Starting out in squash with Peter

Going back to his days at Milford Haven Central School he regrets being unable to play rugby because of his asthma but 25 years ago new medication meant that he could begin to take part in physical activity and he started playing squash.
“I took to it straight away and after a decade of playing after work to relax I started playing for The Meads Club in Milford Haven and I am still playing now in a quintet that includes James Walters, Nick Dyer, Johnny Lee, Gareth Warlow and Mike Carew.
“Peter Crooke has been a superb coach and Will Beresford, who developed so well after starting out in the junior ranks, is someone I enjoy practising with.
“We have won the Pembrokeshire League and Cup many times and also played in the Welsh Premiership against the likes of Cardiff, Swansea, Newport, Barry and Bridgend - and once the lockdown ends I can’t wait to restart.”

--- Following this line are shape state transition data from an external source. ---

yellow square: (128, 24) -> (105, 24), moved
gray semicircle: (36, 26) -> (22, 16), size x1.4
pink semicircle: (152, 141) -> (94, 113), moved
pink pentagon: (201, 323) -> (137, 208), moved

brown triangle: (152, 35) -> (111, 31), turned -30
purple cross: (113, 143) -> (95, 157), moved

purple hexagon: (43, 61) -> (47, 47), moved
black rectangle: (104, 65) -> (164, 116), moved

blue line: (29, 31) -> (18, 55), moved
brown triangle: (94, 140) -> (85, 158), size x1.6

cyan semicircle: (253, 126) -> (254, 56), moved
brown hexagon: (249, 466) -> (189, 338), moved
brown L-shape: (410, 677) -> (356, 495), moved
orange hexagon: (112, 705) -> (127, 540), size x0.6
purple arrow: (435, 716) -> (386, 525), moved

Martyn has loved racing pigeons for over four decades

As we mentioned at the start, Martyn followed his father David into pigeon racing and now, 46 years on, he still has his loft and works in partnership with Llangwm rugby and cricket player Simon Brick on the competitive side of his involvement, especially with regard to the breeding side, which of course is vital.
“Our pigeons race home from 100 miles away and even further to places like Germany – and there is great excitement in watching them return home – and we all have different tricks to quickly entice them back into the loft so that we can put the clock on them.
“I was six when I had my first pigeon and now, 46 years on, I still having them!”

And finally . . .

Back on the rugby front, Martyn began playing a bit of rugby when he was a student at Carmarthen Art College, and then came back to join Simon at Llangwm.

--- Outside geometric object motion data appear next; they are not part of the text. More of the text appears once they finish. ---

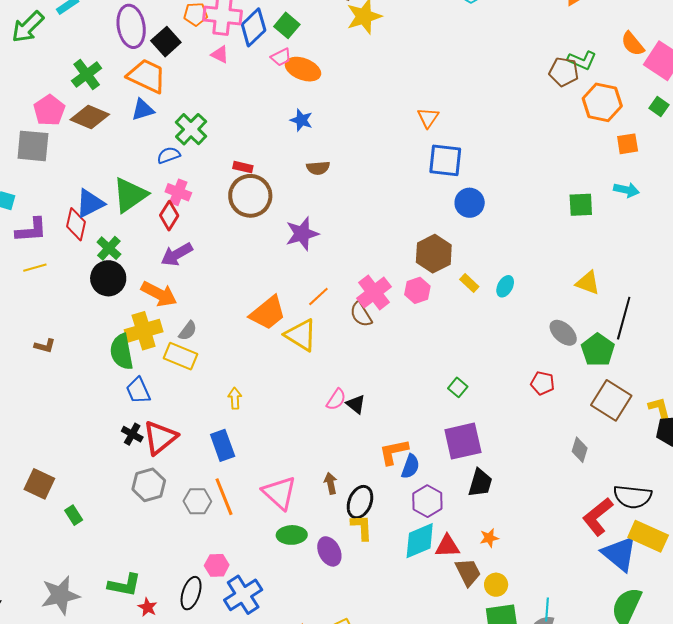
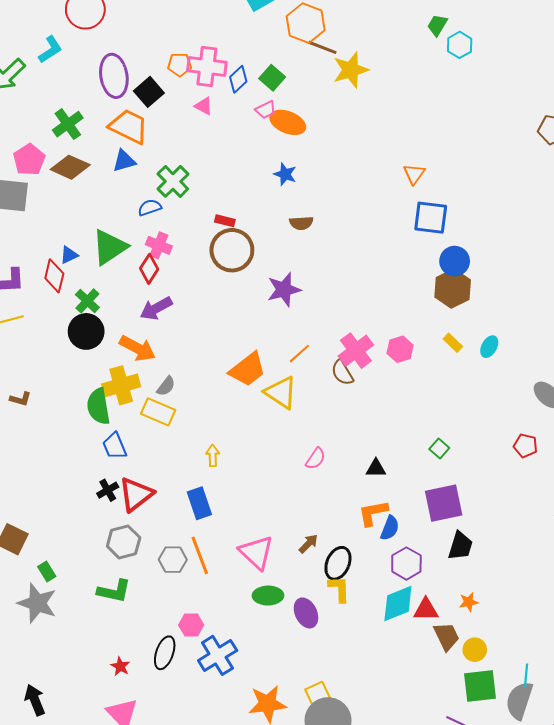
blue diamond: (254, 27) -> (238, 79), size x0.7
blue triangle: (90, 203) -> (69, 255), size x0.6
brown hexagon: (434, 254) -> (453, 288), moved
black triangle: (356, 404) -> (376, 468), moved, turned -40
black cross: (132, 434) -> (108, 490), turned 30
brown arrow: (331, 483) -> (308, 544), turned 55
green L-shape: (124, 585) -> (114, 591), moved
gray star: (60, 595) -> (37, 603), moved, turned 30

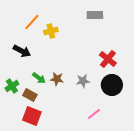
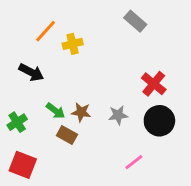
gray rectangle: (95, 15) -> (135, 21), turned 42
brown rectangle: (30, 95) -> (67, 135), moved
red square: (32, 116) -> (23, 165), moved

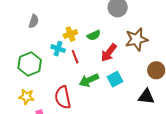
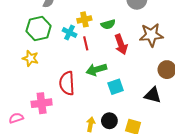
red arrow: (109, 53) -> (121, 44), turned -66
green hexagon: (30, 64) -> (39, 28), moved
cyan square: (115, 79) -> (116, 87), moved
yellow star: (26, 97) -> (30, 58), moved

“I loved it at Pill Parks and I played at full back or on the wing for three seasons but by then I was almost 30 and my long-suffering partner Hazel and I had Daniel come along so I decided I couldn’t afford to get injured.”
But then refereeing popped up when Daniel started playing rugby to take up reffing - and the rest is history.
You only have to chat to Martyn Rudd for a short while to see his genuine love of rugby and enthusiasm for refereeing, and we can categorically say, having watched him officiate in the County Junior Finals, that he really is doing a great job and is a credit to the game!